Create a new table of data from the “MASSZONG.xls”

masszoning <- read_xls("MASSZONING.xls")

Question 1:

Exploring our variable. Plot a histogram of the variable CLOPEN. Does it behave like a normal distribution?

#histogram
open_space <- ggplot(masszoning, aes(x=clopen), na.rm = TRUE)+
  geom_histogram(color = "dark green", fill = "green")+
  labs(title = "Open Area Percentage Requirement Under Flexible Space Development", x = 'open space % area', y = 'number of communities')+
  theme(panel.background = element_rect(fill = 'white', color = 'grey'),
        panel.grid.major = element_line(color = 'lightgrey', size = .2),
        panel.grid.minor = element_line(color = 'lightgrey', size = .1)) +
  geom_vline(xintercept = mean(masszoning$clopen, na.rm=TRUE), linetype = "dashed", color = 'grey')

open_space
## `stat_bin()` using `bins = 30`. Pick better value with `binwidth`.
## Warning: Removed 61 rows containing non-finite values (stat_bin).

clopen_new <- masszoning %>%
  pull(clopen) %>%
  na.omit()

mean(clopen_new)
## [1] 32.41799
sd(clopen_new)
## [1] 11.65908

What’s the mean and standard deviation of the variable?

#MEAN
paste('The mean is', round(mean(clopen_new), digit = 2))
## [1] "The mean is 32.42"
#SD
paste('The standard deviation is', round(sd(clopen_new), digit = 2))
## [1] "The standard deviation is 11.66"

Now, imagine you work for a Massachusetts NGO that seeks to expand the number of walking trails. Also, imagine you don’t have access to the Massachusetts LHRD, but after weeks of going through dozens and dozens of public documents, you were able to find in a report the mean and standard deviation of the variable CLOPEN—assume it’s the same one as the one you obtained in question (a).

After months of advocating with local and State agencies, you managed to get a brief meeting with Massachusetts’s current governor, Charlie Baker, to discuss the importance of having extra open space.


Question 2:

Assume that the variable CLOPEN follows a normal distribution, and remember that for this question, you only have access to the mean and standard deviation of the variable. Governor Baker begins the discussion by expressing skepticism about the low percentage of required permanently open space in Massachusetts’s parcels.
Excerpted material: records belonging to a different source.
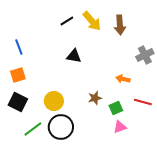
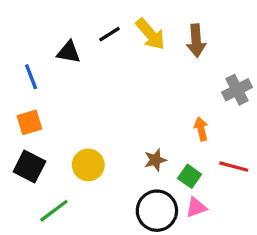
black triangle: (74, 56) -> (69, 52), moved
orange arrow: (123, 79) -> (201, 129), turned 64
green square: (116, 108) -> (190, 176), turned -32
black circle: (61, 127) -> (157, 211), moved

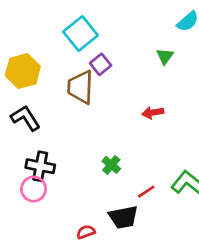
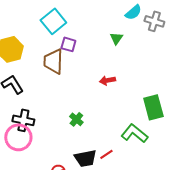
purple square: (101, 64) -> (68, 44), turned -35
pink circle: (34, 189) -> (18, 137), size x1.4
red line: (146, 192) -> (106, 154), moved

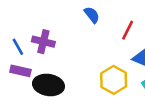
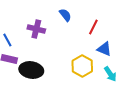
purple cross: (43, 42) -> (36, 29), moved

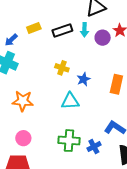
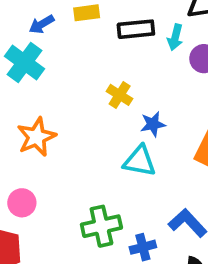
orange star: (23, 101) -> (36, 137), turned 30
cyan triangle: (70, 101) -> (140, 161), moved
green cross: (69, 141) -> (101, 226), turned -30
Governor Baker says that at least 45% of communities in Massachusetts require a minimum of 40% of their total space as open space.

Using the mean and standard deviation you found in public documents, what would be your guess of the percentage of communities complying to the minimum space requirement?

my_guess <- 0.3
paste("my guess is that about", my_guess, "of communities comply with the minimum space requirement")
## [1] "my guess is that about 0.3 of communities comply with the minimum space requirement"

What would you say to Governor Baker in response? (hint: you may use the R function pnorm() to calculate the cumulative normal distribution, given a specific number, a mean, and a standard deviation).

# pnorm, probability of normal distribution
# pnorm(q,mean,sd)get the Cumulative Distribution Function (CDF) of a normal distribution for at value $q$ with a specific mean and sd.
# pnorm(40,a,b)} gives the probability of getting a value of 40  or less assuming a normal distribution with mean a and sd b.

#40% open space required in community
clopen_p40 <- pnorm(40,mean(clopen_new),sd(clopen_new))
clopen_p40
## [1] 0.7422539

The governor looks surprised! He asks: what’s then the percentage of communities that have between 20% and 30% of required minimum open space? What would you tell him?

#20~30% open space required in community
clopen_p20_30 <-pnorm(30,mean(clopen_new),sd(clopen_new)) - pnorm(20,mean(clopen_new),sd(clopen_new))
clopen_p20_30
## [1] 0.274435

Question 3:

Assume now with the help of Governor Baker, you have full access to the variable CLOPEN for each community in Massachusetts. What’s the percentage point difference between the two answers you gave to Governor Baker in problem (b) and the answers you would obtain by having access to the variable and not making any distributional assumption?

clopen_p20_30 - my_guess
## [1] -0.02556497
clopen_p40 - my_guess
## [1] 0.4422539